Er streckte Hilvar die Hand entgegen, der sie fest ergriff, aber nicht zu sprechen vermochte.

„Wir wollen zu Seranis hinuntergehen“, sagte Alvin. „Ich möchte noch einige Leute aus dem Dorf sehen, ehe ich fort muß.“

Hilvar folgte ihm stumm in die friedliche Kühle des Hauses und dann durch den Gang hinaus auf den farbigen Grasgürtel, der das Haus umgab. Dort wartete Seranis auf ihn, ruhig und entschlossen aussehend.

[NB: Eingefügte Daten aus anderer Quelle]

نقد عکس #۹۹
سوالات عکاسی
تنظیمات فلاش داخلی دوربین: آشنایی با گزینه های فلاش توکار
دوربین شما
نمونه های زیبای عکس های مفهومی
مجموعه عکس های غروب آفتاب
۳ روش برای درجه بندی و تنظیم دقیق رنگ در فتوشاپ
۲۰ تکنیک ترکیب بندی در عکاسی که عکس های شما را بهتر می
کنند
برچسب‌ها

Sie wußte, daß Alvin etwas vor ihr zu verbergen suchte, und dachte wieder an ihre Vorsichtsmaßnahmen. Wie ein Mann seine Muskeln vor einer schweren Tätigkeit spielen läßt, durchlief sie noch einmal die Zwangsstrukturen, die sie vielleicht anwenden mußte.

„Sind Sie bereit, Alvin?“ fragte sie.

„Völlig“, erwiderte Alvin, und der Unterton in seiner Stimme veranlaßte sie, ihn scharf anzusehen.

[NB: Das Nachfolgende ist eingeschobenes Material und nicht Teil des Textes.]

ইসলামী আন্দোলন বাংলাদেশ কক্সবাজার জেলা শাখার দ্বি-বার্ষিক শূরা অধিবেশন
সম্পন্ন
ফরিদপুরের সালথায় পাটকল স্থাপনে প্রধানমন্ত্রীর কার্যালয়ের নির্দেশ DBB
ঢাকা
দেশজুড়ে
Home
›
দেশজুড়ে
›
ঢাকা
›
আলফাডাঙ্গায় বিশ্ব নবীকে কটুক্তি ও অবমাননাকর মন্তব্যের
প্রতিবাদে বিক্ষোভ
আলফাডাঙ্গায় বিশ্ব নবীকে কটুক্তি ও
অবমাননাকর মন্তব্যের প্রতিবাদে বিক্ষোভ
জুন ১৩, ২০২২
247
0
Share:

„Dann wird es am besten sein, Sie löschen Ihre Gedanken wie beim erstenmal. Sie werden danach nichts fühlen oder wissen, bis Sie wieder in Diaspar sind.“

Alvin drehte sich zu Hilvar um und flüsterte schnell: „Auf Wiedersehen, Hilvar. Keine Angst — ich komme wieder.“ Dann sah er wieder Seranis an.

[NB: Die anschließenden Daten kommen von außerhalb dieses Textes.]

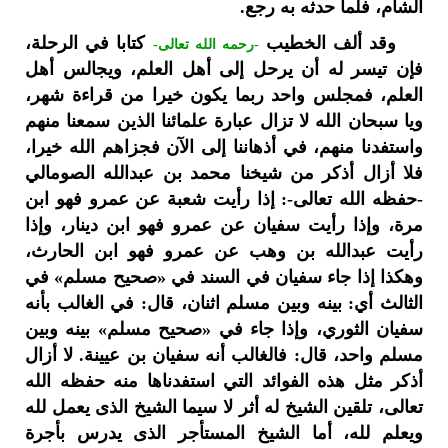
الشام، فلما حدثه به رجع.
وقد ألف الخطيب
كتابا في الرحلة،
-رحمه الله تعالى-
فإن تيسر له أن يرحل إلى أهل العلم، ويجالس أهل
العلم، فمجلس واحد ربما يكون خيرا من قراءة شهر،
ويا سبحان الله لا تزال عبارة علمائنا الذين سمعنا منهم
واستفدنا منهم، في أذهاننا إلى الآن فجزاهم الله خيرا،
فلا أزال أذكر من شيخنا محمد بن عبدالله الصومالي
-حفظه الله تعالى-: إذا رأيت شعبة عن عمرو فهو ابن
مرة، وإذا رأيت سفيان عن عمرو فهو ابن دينار، وإذا
رأيت عبدالله بن وهب عن عمرو فهو ابن الحارث،
وهكذا إذا جاء سفيان في السند في «صحيح مسلم» في
الثالث أي: بينه وبين مسلم اثنان، قال: في الغالب بأنه
سفيان الثوري، وإذا جاء في «صحيح مسلم» بينه وبين
مسلم واحد، قال: فالغالب أنه سفيان بن عيينة. لا أزال
أذكر مثل هذه الفوائد التي استفدناها منه حفظه الله
تعالى، تلقين الشيخ له أثر لا سيما الشيخ الذى يعمل لله
ويعلم لله، أما الشيخ المستأجر الذى يدرس بأجرة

„Ich nehme Ihnen nicht übel, was Sie tun“, sagte er. „Ohne Zweifel halten Sie es für das beste, aber ich glaube, Sie irren sich. Diaspar und Lys sollten sich nicht ewig voneinander abschließen; eines Tages werden sie sich brauchen. Darum gehe ich jetzt mit allem, was ich erfahren habe, nach Hause — und ich glaube nicht, daß Sie mich aufhalten können.“

Er zögerte nicht länger, und das war gut so. Seranis bewegte sich nicht, aber augenblicklich fühlte er, daß ihm die Kontrolle über seinen Körper entglitt. Die Macht, die seinen Willen beiseite drängte, war größer, als er vermutet hatte, und er begriff, daß Seranis vielfach unterstützt wurde.

Hilflos ging er ins Haus zurück, und für einen Augenblick dachte er, sein Plan sei mißlungen.

Dann — ein Blitz aus Stahl und Kristall; die Metallarme schlossen sich fest um ihn. Sein Körper wehrte sich, wie er es vorausgesehen hatte, aber seine Bemühungen waren zwecklos. Der Boden entglitt seinen Füßen, und er warf einen Blick auf Hilvar, der mit einem idiotischen Lächeln erstarrte.

Der Roboter trug ihn über dem Boden dahin, viel schneller, als ein Mensch laufen konnte. Seranis brauchte nur eine Sekunde, um den Trick zu durchschauen. Aber sie war noch nicht besiegt, und kurz darauf geschah das, was Alvin befürchtet und entsprechend zu vereiteln gesucht hatte.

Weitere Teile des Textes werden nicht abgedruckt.